A month after arriving in the United States, Busnov joined the National Guard because he wanted to serve the country that had taken in his family as refugees. He spent the next 18 months in Kosovo as part of the NATO peacekeeping forces.

He hopes his career will include more peacekeeping missions. "I've seen peacekeeping missions from three different perspectives -- as a refuge, as a police officer/interpreter and as a peacekeeper myself," he said. "I want to use the experience that I have, plus the knowledge I've gained, to promote peace. If you try hard, you can make a difference. I guess you have to be an idealist to go into international relations."

Upon returning to Iowa, Busnov began taking classes at Des Moines Area Community College, and then transferred to Drake, where he competed in the Model United Nations and Model European Union. He also worked as an intern in Washington, D.C., for the ambassador of Bosnia and Herzegovina to the United States. In addition, he won Drake's Ellsworth P. Woods Prize, which goes to outstanding seniors majoring in international relations.

In addition to his studies, Busnov worked full time in security at Prairie Meadows Race Track and Casino while his wife, Elvedina, worked at the checkout counter at Dahl's to support themselves and their children – Admir, 12, and Amina, 10. 

Busnov impressed his professors with his work ethic, knowledge and experience.

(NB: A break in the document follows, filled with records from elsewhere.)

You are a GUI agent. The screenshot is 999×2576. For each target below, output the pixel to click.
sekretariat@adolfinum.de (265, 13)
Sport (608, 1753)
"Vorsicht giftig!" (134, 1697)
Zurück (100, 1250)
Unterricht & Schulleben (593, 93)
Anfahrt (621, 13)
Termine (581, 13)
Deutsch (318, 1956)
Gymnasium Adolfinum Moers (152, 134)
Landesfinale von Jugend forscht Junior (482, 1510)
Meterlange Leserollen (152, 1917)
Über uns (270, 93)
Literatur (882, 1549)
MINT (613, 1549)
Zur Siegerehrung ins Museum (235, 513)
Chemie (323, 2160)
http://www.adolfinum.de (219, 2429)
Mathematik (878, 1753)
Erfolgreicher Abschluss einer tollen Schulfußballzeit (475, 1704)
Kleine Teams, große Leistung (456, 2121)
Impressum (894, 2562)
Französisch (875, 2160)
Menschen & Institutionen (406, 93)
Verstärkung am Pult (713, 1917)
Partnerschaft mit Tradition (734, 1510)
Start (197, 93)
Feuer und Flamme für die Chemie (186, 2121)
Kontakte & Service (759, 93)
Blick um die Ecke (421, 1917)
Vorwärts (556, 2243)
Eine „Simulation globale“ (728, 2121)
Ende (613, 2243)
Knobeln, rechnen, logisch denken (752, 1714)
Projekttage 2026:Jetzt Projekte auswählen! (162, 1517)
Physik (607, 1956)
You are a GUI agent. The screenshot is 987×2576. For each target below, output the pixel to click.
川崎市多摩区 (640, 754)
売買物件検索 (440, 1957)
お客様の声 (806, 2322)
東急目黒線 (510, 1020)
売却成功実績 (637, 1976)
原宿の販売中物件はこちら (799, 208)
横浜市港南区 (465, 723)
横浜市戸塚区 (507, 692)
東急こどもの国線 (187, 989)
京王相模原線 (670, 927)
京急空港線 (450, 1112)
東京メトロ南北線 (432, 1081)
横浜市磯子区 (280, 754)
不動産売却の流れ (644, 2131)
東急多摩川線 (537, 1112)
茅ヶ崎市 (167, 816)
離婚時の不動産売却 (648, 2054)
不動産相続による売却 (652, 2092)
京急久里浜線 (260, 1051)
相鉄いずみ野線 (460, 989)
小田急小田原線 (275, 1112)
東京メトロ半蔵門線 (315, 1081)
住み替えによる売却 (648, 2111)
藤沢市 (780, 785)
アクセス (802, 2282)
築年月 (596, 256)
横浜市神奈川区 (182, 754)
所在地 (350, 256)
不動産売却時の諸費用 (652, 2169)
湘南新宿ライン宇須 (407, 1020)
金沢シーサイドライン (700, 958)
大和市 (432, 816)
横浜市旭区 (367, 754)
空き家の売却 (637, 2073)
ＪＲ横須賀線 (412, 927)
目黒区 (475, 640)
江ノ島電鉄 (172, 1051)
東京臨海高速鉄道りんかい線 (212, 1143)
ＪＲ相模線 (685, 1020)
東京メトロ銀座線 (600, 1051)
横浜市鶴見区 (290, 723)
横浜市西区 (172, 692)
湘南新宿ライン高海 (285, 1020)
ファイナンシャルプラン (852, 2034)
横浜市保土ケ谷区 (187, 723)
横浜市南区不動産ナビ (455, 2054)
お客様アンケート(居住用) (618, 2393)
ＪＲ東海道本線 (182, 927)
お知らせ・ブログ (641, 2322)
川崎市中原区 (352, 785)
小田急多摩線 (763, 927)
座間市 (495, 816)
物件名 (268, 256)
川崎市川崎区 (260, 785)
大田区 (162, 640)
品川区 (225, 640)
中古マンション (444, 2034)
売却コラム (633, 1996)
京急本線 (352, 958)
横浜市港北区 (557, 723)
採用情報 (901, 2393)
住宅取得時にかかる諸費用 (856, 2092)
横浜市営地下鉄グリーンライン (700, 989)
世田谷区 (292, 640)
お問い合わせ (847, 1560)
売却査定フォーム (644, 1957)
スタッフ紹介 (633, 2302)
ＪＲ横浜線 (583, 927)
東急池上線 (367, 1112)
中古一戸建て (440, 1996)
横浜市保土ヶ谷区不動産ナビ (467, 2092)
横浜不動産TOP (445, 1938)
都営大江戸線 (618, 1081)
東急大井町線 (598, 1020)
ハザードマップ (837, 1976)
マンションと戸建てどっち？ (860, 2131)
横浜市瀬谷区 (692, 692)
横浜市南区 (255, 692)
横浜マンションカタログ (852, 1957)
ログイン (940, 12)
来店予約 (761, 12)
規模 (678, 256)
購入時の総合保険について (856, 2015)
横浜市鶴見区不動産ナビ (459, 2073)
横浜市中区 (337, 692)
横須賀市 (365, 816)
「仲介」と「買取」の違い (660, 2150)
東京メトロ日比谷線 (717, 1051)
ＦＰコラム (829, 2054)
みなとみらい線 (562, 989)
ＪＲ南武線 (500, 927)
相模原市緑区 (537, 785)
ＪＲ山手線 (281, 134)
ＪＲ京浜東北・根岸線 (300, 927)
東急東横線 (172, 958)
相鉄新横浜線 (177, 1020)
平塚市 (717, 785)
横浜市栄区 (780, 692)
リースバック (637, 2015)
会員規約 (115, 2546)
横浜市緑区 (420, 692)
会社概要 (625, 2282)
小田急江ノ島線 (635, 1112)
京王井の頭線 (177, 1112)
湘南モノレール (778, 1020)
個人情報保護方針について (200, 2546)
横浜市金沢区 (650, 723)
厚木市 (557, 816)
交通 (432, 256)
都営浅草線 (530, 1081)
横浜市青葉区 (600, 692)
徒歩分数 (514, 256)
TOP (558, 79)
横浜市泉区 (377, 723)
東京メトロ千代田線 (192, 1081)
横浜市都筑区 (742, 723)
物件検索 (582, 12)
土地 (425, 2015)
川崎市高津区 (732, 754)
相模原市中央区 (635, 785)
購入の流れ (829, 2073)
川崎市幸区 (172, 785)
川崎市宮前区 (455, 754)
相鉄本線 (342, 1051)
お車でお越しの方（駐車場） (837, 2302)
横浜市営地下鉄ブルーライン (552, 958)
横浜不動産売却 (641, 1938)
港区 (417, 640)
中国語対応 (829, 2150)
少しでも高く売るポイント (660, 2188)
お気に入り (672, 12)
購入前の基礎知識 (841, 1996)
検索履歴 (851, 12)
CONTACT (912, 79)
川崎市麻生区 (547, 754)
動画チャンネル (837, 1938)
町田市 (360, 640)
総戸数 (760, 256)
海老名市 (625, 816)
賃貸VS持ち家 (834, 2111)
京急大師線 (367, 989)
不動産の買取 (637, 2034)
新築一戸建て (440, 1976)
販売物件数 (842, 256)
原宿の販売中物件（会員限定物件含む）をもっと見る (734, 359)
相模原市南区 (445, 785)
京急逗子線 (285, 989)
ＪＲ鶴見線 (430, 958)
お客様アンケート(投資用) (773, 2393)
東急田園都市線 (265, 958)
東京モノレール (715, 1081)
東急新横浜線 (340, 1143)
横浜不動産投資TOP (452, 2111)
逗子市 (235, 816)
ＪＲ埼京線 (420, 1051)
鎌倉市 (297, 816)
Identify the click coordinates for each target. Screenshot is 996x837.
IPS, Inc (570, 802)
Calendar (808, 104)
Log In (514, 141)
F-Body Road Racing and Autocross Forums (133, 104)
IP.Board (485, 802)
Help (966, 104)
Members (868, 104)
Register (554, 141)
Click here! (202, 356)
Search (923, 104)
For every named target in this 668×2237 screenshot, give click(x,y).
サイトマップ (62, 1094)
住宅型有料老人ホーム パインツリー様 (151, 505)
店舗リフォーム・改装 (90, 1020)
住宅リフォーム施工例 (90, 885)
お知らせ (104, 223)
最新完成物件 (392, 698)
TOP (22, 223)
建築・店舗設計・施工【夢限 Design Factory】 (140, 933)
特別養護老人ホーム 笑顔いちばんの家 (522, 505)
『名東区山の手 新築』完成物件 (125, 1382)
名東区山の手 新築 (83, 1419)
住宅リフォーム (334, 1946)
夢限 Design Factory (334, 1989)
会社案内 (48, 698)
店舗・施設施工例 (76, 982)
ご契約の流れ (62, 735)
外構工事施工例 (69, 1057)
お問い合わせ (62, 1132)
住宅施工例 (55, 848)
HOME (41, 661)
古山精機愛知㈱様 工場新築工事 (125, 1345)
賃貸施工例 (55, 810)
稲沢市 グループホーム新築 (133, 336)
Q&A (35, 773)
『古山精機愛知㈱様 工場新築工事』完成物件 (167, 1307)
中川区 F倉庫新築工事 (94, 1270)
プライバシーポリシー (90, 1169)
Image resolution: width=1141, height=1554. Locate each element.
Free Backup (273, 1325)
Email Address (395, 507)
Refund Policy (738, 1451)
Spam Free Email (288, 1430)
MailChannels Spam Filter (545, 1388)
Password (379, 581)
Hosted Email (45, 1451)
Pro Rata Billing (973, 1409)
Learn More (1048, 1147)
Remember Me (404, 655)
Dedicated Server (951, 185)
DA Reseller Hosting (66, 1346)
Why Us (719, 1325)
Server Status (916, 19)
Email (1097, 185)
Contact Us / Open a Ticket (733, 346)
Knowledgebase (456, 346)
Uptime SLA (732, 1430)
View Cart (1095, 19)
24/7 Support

"Amir is one of the most interesting students I have ever had in class," said Debra DeLaet, professor of politics and international relations. "The sophistication and breadth of his understanding of international politics far surpasses that of the great majority of undergraduate students. He knows the nuances of European history. He knows technical and logistical details about military operations and about peacekeeping that other students (and sometimes even I) do not know.

"To his credit," DeLaet added, "he managed to bring this information into the classroom in a way that is always modest and respectful. While he used his life experience to enhance the education of other students, he was very open-minded and receptive to learning from the other students as well. As a progressive Muslim, he contributed in invaluable ways to classroom discussions that touched on issues of religion and cultural identity."

Busnov is equally complimentary of Drake faculty. "The professors, they aren't appreciated enough," he said. "I met a bunch of interns in D.C., and I wasn't an inch behind the students who went to Johns Hopkins or Georgetown or George Washington."